_WHAT YOU WILL DO_
When you write out the listing below, keep each word exactly as it stands and drop the pictures.

_MATERIAL TO PROCESS_
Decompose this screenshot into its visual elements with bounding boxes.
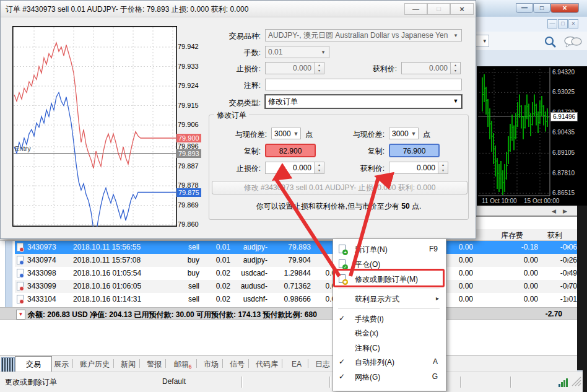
tab-市场[interactable]: 市场	[199, 357, 223, 372]
table-row[interactable]: 34330982018.10.16 01:05:54buy0.02usdcad-…	[15, 267, 577, 280]
dialog-titlebar[interactable]: 订单 #3430973 sell 0.01 AUDJPY- 于价格: 79.89…	[1, 1, 476, 17]
modify-order-group-title: 修改订单	[214, 110, 249, 121]
group-stoploss-input[interactable]: 0.000 ▴▾	[265, 162, 324, 174]
background-area	[577, 206, 587, 370]
main-close-button[interactable]: ×	[550, 3, 579, 13]
copy-buy-price-button[interactable]: 76.900	[389, 144, 440, 157]
tab-信号[interactable]: 信号	[225, 357, 249, 372]
check-icon: ✓	[339, 314, 345, 323]
tab-代码库[interactable]: 代码库	[251, 357, 282, 372]
group-takeprofit-input[interactable]: 0.000 ▴▾	[389, 162, 448, 174]
main-minimize-button[interactable]: —	[516, 3, 533, 13]
menu-item-shortcut: G	[432, 372, 438, 381]
menu-item[interactable]: 税金(x)	[334, 326, 445, 341]
close-order-icon[interactable]: ×	[566, 282, 570, 290]
dialog-close-button[interactable]: ×	[450, 3, 474, 15]
tab-交易[interactable]: 交易	[15, 356, 52, 372]
order-tax: 0.00	[459, 282, 473, 290]
close-order-icon[interactable]: ×	[566, 295, 570, 303]
order-type: buy	[188, 256, 199, 264]
lots-select[interactable]: 0.01 ▾	[265, 46, 329, 58]
tab-separator	[72, 359, 73, 368]
stoploss-input[interactable]: 0.000 ▴▾	[265, 62, 324, 74]
panel-drag-handle[interactable]	[1, 357, 15, 372]
diff-select-sl[interactable]: 3000 ▼	[271, 128, 301, 139]
axis-price-label: 6.87810	[552, 170, 575, 176]
axis-price-label: 79.906	[178, 121, 199, 128]
tab-展示[interactable]: 展示	[50, 357, 73, 372]
tab-separator	[196, 359, 197, 368]
order-symbol: audusd-	[241, 282, 267, 290]
symbol-select[interactable]: AUDJPY-, 澳元日圆 Australian Dollar vs Japan…	[265, 29, 462, 41]
close-order-icon[interactable]: ×	[566, 256, 570, 264]
comment-input[interactable]	[265, 79, 462, 90]
order-time: 2018.10.16 01:14:31	[73, 295, 141, 303]
order-context-menu: +新订单(N)F9✓平仓(O)✱修改或删除订单(M)获利显示方式▸✓手续费(i)…	[333, 238, 446, 391]
dropdown-icon: ▼	[410, 129, 417, 138]
close-order-icon[interactable]: ×	[566, 243, 570, 251]
table-row[interactable]: 34330992018.10.16 01:06:05sell0.02audusd…	[15, 280, 577, 293]
main-maximize-button[interactable]: □	[533, 3, 550, 13]
copy-sell-price-button[interactable]: 82.900	[265, 144, 316, 157]
order-lots: 0.02	[216, 295, 230, 303]
tab-separator	[248, 359, 249, 368]
tab-EA[interactable]: EA	[285, 357, 308, 372]
trade-type-select[interactable]: 修改订单 ▼	[265, 95, 462, 108]
chart-hscrollbar[interactable]: ◀ ▶	[477, 206, 577, 216]
resize-grip[interactable]	[571, 376, 581, 386]
table-row[interactable]: 34331042018.10.16 01:14:31sell0.02usdchf…	[15, 293, 577, 306]
spinner-icon[interactable]: ▴▾	[438, 162, 448, 173]
spinner-icon[interactable]: ▴▾	[314, 162, 324, 173]
tab-separator	[113, 359, 114, 368]
axis-price-label: 6.90435	[552, 129, 575, 136]
menu-item[interactable]: +新订单(N)F9	[334, 242, 445, 257]
bid-price-badge: 79.875	[176, 188, 201, 197]
axis-date-label: 15 Oct 00:00	[524, 198, 559, 204]
status-profile[interactable]: Default	[162, 377, 186, 386]
chart-restore-button[interactable]: □	[558, 19, 568, 28]
scroll-right-icon[interactable]: ▶	[563, 208, 567, 214]
menu-item[interactable]: ✓网格(G)G	[334, 370, 445, 385]
order-type: sell	[188, 243, 199, 251]
order-symbol: usdcad-	[241, 269, 267, 277]
spinner-icon[interactable]: ▴▾	[450, 63, 460, 74]
spinner-icon[interactable]: ▴▾	[314, 63, 324, 74]
table-row[interactable]: 34309732018.10.11 15:56:55sell0.01audjpy…	[15, 241, 577, 254]
tab-新闻[interactable]: 新闻	[116, 357, 140, 372]
menu-item[interactable]: 获利显示方式▸	[334, 292, 445, 307]
order-time: 2018.10.16 01:05:54	[73, 269, 141, 277]
chart-close-button[interactable]: ×	[568, 19, 578, 28]
dialog-minimize-button[interactable]: —	[404, 3, 427, 15]
modify-order-button: 修改 #3430973 sell 0.01 AUDJPY- 止损: 0.000 …	[212, 181, 467, 194]
submenu-arrow-icon: ▸	[436, 295, 439, 302]
chat-icon[interactable]	[563, 36, 582, 48]
column-header-profit[interactable]: 获利	[547, 230, 562, 241]
tab-账户历史[interactable]: 账户历史	[76, 357, 114, 372]
menu-item-label: 新订单(N)	[355, 245, 388, 255]
order-symbol: audjpy-	[243, 256, 267, 264]
search-icon[interactable]	[544, 35, 557, 49]
chart-minimize-button[interactable]: —	[547, 19, 557, 28]
modify-order-dialog: 订单 #3430973 sell 0.01 AUDJPY- 于价格: 79.89…	[0, 0, 476, 239]
menu-item[interactable]: ✓自动排列(A)A	[334, 355, 445, 370]
copy-label-sell: 复制:	[211, 146, 261, 157]
scroll-left-icon[interactable]: ◀	[552, 208, 556, 214]
lots-label: 手数:	[205, 48, 261, 58]
total-profit: -2.70	[546, 310, 562, 318]
table-row[interactable]: 34309742018.10.11 15:57:08buy0.01audjpy-…	[15, 254, 577, 267]
takeprofit-label: 获利价:	[338, 64, 397, 74]
takeprofit-input[interactable]: 0.000 ▴▾	[401, 62, 461, 74]
order-tax: 0.00	[459, 269, 473, 277]
tab-日志[interactable]: 日志	[311, 357, 334, 372]
tab-邮箱[interactable]: 邮箱6	[168, 357, 197, 372]
tab-separator	[308, 359, 308, 368]
column-header-swap[interactable]: 库存费	[501, 230, 523, 241]
diff-select-tp[interactable]: 3000 ▼	[389, 128, 419, 139]
order-time: 2018.10.11 15:56:55	[73, 243, 141, 251]
axis-price-label: 79.933	[178, 63, 199, 70]
axis-price-label: 79.860	[178, 220, 199, 228]
tab-警报[interactable]: 警报	[142, 357, 166, 372]
menu-item[interactable]: 注释(C)	[334, 341, 445, 355]
menu-item[interactable]: ✓手续费(i)	[334, 311, 445, 326]
close-order-icon[interactable]: ×	[566, 269, 570, 277]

_EXERCISE ANSWER_
Decompose this screenshot into its visual elements with bounding boxes.
tab-市场[interactable]: 市场	[199, 357, 223, 372]
table-row[interactable]: 34330982018.10.16 01:05:54buy0.02usdcad-…	[15, 267, 577, 280]
dialog-titlebar[interactable]: 订单 #3430973 sell 0.01 AUDJPY- 于价格: 79.89…	[1, 1, 476, 17]
modify-order-group-title: 修改订单	[214, 110, 249, 121]
group-stoploss-input[interactable]: 0.000 ▴▾	[265, 162, 324, 174]
background-area	[577, 206, 587, 370]
main-close-button[interactable]: ×	[550, 3, 579, 13]
copy-buy-price-button[interactable]: 76.900	[389, 144, 440, 157]
tab-信号[interactable]: 信号	[225, 357, 249, 372]
check-icon: ✓	[339, 314, 345, 323]
tab-代码库[interactable]: 代码库	[251, 357, 282, 372]
group-takeprofit-input[interactable]: 0.000 ▴▾	[389, 162, 448, 174]
main-minimize-button[interactable]: —	[516, 3, 533, 13]
menu-item-shortcut: G	[432, 372, 438, 381]
menu-item[interactable]: 税金(x)	[334, 326, 445, 341]
close-order-icon[interactable]: ×	[566, 282, 570, 290]
dialog-close-button[interactable]: ×	[450, 3, 474, 15]
tab-交易[interactable]: 交易	[15, 356, 52, 372]
order-tax: 0.00	[459, 282, 473, 290]
close-order-icon[interactable]: ×	[566, 295, 570, 303]
order-type: buy	[188, 256, 199, 264]
lots-select[interactable]: 0.01 ▾	[265, 46, 329, 58]
tab-separator	[72, 359, 73, 368]
stoploss-input[interactable]: 0.000 ▴▾	[265, 62, 324, 74]
panel-drag-handle[interactable]	[1, 357, 15, 372]
diff-select-sl[interactable]: 3000 ▼	[271, 128, 301, 139]
axis-price-label: 6.87810	[552, 170, 575, 176]
axis-price-label: 79.906	[178, 121, 199, 128]
tab-展示[interactable]: 展示	[50, 357, 73, 372]
tab-separator	[196, 359, 197, 368]
order-symbol: audusd-	[241, 282, 267, 290]
symbol-select[interactable]: AUDJPY-, 澳元日圆 Australian Dollar vs Japan…	[265, 29, 462, 41]
close-order-icon[interactable]: ×	[566, 256, 570, 264]
comment-input[interactable]	[265, 79, 462, 90]
order-time: 2018.10.16 01:14:31	[73, 295, 141, 303]
order-context-menu: +新订单(N)F9✓平仓(O)✱修改或删除订单(M)获利显示方式▸✓手续费(i)…	[333, 238, 446, 391]
dropdown-icon: ▼	[410, 129, 417, 138]
close-order-icon[interactable]: ×	[566, 243, 570, 251]
table-row[interactable]: 34330992018.10.16 01:06:05sell0.02audusd…	[15, 280, 577, 293]
main-maximize-button[interactable]: □	[533, 3, 550, 13]
copy-sell-price-button[interactable]: 82.900	[265, 144, 316, 157]
order-lots: 0.02	[216, 295, 230, 303]
tab-separator	[248, 359, 249, 368]
tab-EA[interactable]: EA	[285, 357, 308, 372]
trade-type-select[interactable]: 修改订单 ▼	[265, 95, 462, 108]
chart-hscrollbar[interactable]: ◀ ▶	[477, 206, 577, 216]
resize-grip[interactable]	[571, 376, 581, 386]
table-row[interactable]: 34331042018.10.16 01:14:31sell0.02usdchf…	[15, 293, 577, 306]
spinner-icon[interactable]: ▴▾	[438, 162, 448, 173]
spinner-icon[interactable]: ▴▾	[314, 162, 324, 173]
tab-separator	[113, 359, 114, 368]
axis-price-label: 6.90435	[552, 129, 575, 136]
menu-item[interactable]: +新订单(N)F9	[334, 242, 445, 257]
bid-price-badge: 79.875	[176, 188, 201, 197]
axis-date-label: 15 Oct 00:00	[524, 198, 559, 204]
status-profile[interactable]: Default	[162, 377, 186, 386]
chart-restore-button[interactable]: □	[558, 19, 568, 28]
scroll-right-icon[interactable]: ▶	[563, 208, 567, 214]
menu-item[interactable]: ✓网格(G)G	[334, 370, 445, 385]
order-type: sell	[188, 243, 199, 251]
order-symbol: usdcad-	[241, 269, 267, 277]
spinner-icon[interactable]: ▴▾	[450, 63, 460, 74]
spinner-icon[interactable]: ▴▾	[314, 63, 324, 74]
table-row[interactable]: 34309732018.10.11 15:56:55sell0.01audjpy…	[15, 241, 577, 254]
tab-新闻[interactable]: 新闻	[116, 357, 140, 372]
menu-item[interactable]: 获利显示方式▸	[334, 292, 445, 307]
order-time: 2018.10.16 01:05:54	[73, 269, 141, 277]
chart-close-button[interactable]: ×	[568, 19, 578, 28]
dialog-minimize-button[interactable]: —	[404, 3, 427, 15]
modify-order-button: 修改 #3430973 sell 0.01 AUDJPY- 止损: 0.000 …	[212, 181, 467, 194]
submenu-arrow-icon: ▸	[436, 295, 439, 302]
chat-icon[interactable]	[563, 36, 582, 48]
column-header-profit[interactable]: 获利	[547, 230, 562, 241]
tab-账户历史[interactable]: 账户历史	[76, 357, 114, 372]
menu-item-label: 新订单(N)	[355, 245, 388, 255]
order-symbol: audjpy-	[243, 256, 267, 264]
search-icon[interactable]	[544, 35, 557, 49]
chart-minimize-button[interactable]: —	[547, 19, 557, 28]
modify-order-dialog: 订单 #3430973 sell 0.01 AUDJPY- 于价格: 79.89…	[0, 0, 476, 239]
menu-item[interactable]: ✓自动排列(A)A	[334, 355, 445, 370]
copy-label-sell: 复制:	[211, 146, 261, 157]
scroll-left-icon[interactable]: ◀	[552, 208, 556, 214]
lots-label: 手数:	[205, 48, 261, 58]
total-profit: -2.70	[546, 310, 562, 318]
table-row[interactable]: 34309742018.10.11 15:57:08buy0.01audjpy-…	[15, 254, 577, 267]
takeprofit-label: 获利价:	[338, 64, 397, 74]
takeprofit-input[interactable]: 0.000 ▴▾	[401, 62, 461, 74]
order-tax: 0.00	[459, 269, 473, 277]
tab-日志[interactable]: 日志	[311, 357, 334, 372]
tab-邮箱[interactable]: 邮箱6	[168, 357, 197, 372]
tab-separator	[308, 359, 308, 368]
column-header-swap[interactable]: 库存费	[501, 230, 523, 241]
diff-select-tp[interactable]: 3000 ▼	[389, 128, 419, 139]
order-time: 2018.10.11 15:56:55	[73, 243, 141, 251]
axis-price-label: 79.933	[178, 63, 199, 70]
axis-price-label: 79.860	[178, 220, 199, 228]
tab-警报[interactable]: 警报	[142, 357, 166, 372]
menu-item[interactable]: 注释(C)	[334, 341, 445, 355]
menu-item[interactable]: ✓手续费(i)	[334, 311, 445, 326]
close-order-icon[interactable]: ×	[566, 269, 570, 277]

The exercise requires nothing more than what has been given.